If you want to read a cool western dystopian about an awesome teen girl, don’t read this book.
Rating: ★ 1/2
Author: Lyndsay Ely
Publisher: Jimmy Patterson
From GoodReads: Seventeen-year-old Serendipity “Pity” Jones inherited two things from her mother: a pair of six shooters and perfect aim. She’s been offered a life of fame and fortune in Cessation, a glittering city where lawlessness is a way of life. But the price she pays for her freedom may be too great…. In this extraordinary debut from Lyndsay Ely, the West is once again wild after a Second Civil War fractures the U.S. into a broken, dangerous land. Pity’s struggle against the dark and twisted underbelly of a corrupt city will haunt you long after the final bullet is shot.
The Crazy Cat Lady breaks down….
The plot was one dimensional and a complete disaster. Our main character is supposed to be the best shot in the west and rise to fame for it. Wait, when does she shoot? I’m pretty sure not a single gun was shot in the first 100 pages if not more. All of the sudden, the story goes in a complete different direction; which makes no bloody sense. There was nothing about this story that was a western other than the face that it was the “wild west” and the main character had a few guns. Look elsewhere for a good western.
Pity is stupid. There, I said it. She was irritating from page one. We hear about nothing but her mother and her background, and nothing every comes of it. Her reactions to those she is close with just pushed me over the edge. The person she should feel something over, she feels nothing, but later on she reacts to someone else quite dramatically. That’s all I can say without spoiling it.
The author writeing is ok, except for the fact that the story makes no sense whatsoever. I really don’t have many thoughts past that.
This is the first book of the year I have truly hated. I’m so glad I got this from the library, because I never want to see it again.
Gunslinger Girl is posed as a dystopian western. It’s the farthest thing from that.
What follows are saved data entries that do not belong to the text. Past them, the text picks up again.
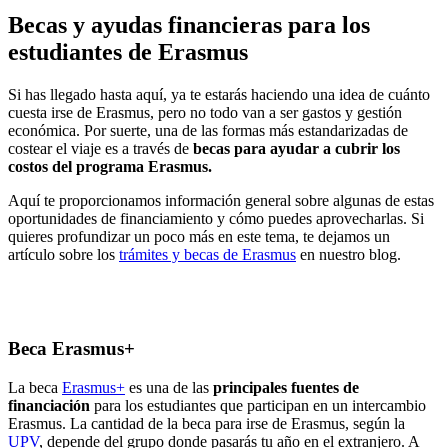
Becas y ayudas financieras para los
estudiantes de Erasmus
Si has llegado hasta aquí, ya te estarás haciendo una idea de cuánto
cuesta irse de Erasmus, pero no todo van a ser gastos y gestión
económica. Por suerte, una de las formas más estandarizadas de
costear el viaje es a través de
becas para ayudar a cubrir los
costos del programa Erasmus.
Aquí te proporcionamos información general sobre algunas de estas
oportunidades de financiamiento y cómo puedes aprovecharlas. Si
quieres profundizar un poco más en este tema, te dejamos un
artículo sobre los
trámites y becas de Erasmus
en nuestro blog.
Beca Erasmus+
La beca
Erasmus+
es una de las
principales fuentes de
financiación
para los estudiantes que participan en un intercambio
Erasmus. La cantidad de la beca para irse de Erasmus, según la
UPV
, depende del grupo donde pasarás tu año en el extranjero. A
If you are looking for a self proclaimed western that is the exact opposite, with one dimensional characters, than this book is for you.
About the Author:
Lyndsay Ely (pronounced “eel-y”, as in those eels are looking very eel-y today) spent her teenage years wanting to be a comic book artist. As it turned out, she couldn’t draw very well, so she began writing novels instead. She is a geek, a foodie, and has never met an antique shop or flea market she didn’t like. Boston is the place she currently calls home, though she wouldn’t mind giving Paris a try someday.